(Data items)
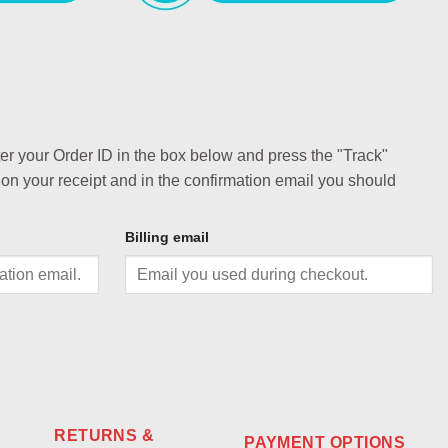
ter your Order ID in the box below and press the "Track"
 on your receipt and in the confirmation email you should
Billing email
RETURNS &
PAYMENT OPTIONS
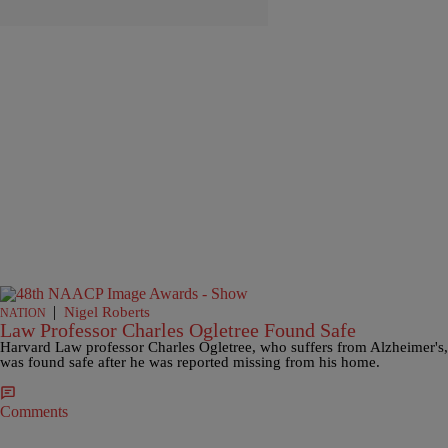
|
Nigel Roberts
NATION
Law Professor Charles Ogletree Found Safe
Harvard Law professor Charles Ogletree, who suffers from Alzheimer's,
was found safe after he was reported missing from his home.
Comments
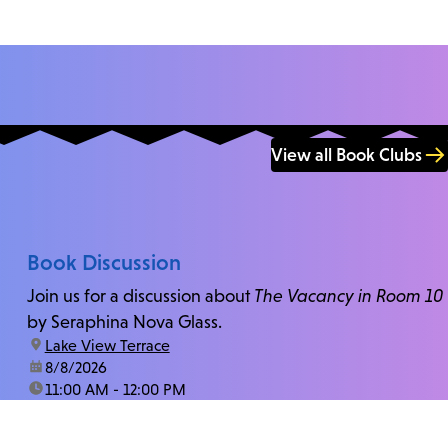
View all Book Clubs
Book Discussion
Join us for a discussion about
The Vacancy in Room 10
by Seraphina Nova Glass.
location:
Lake View Terrace
date:
8/8/2026
time:
11:00 AM - 12:00 PM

▶ [ASSIGNMENT]
Starting from the line that contains "Lake View Terrace", give again every line to the last line of the data, exactly. Include nothing else.

▶ [OUTPUT BELOW]
Lake View Terrace
date:
8/8/2026
time:
11:00 AM - 12:00 PM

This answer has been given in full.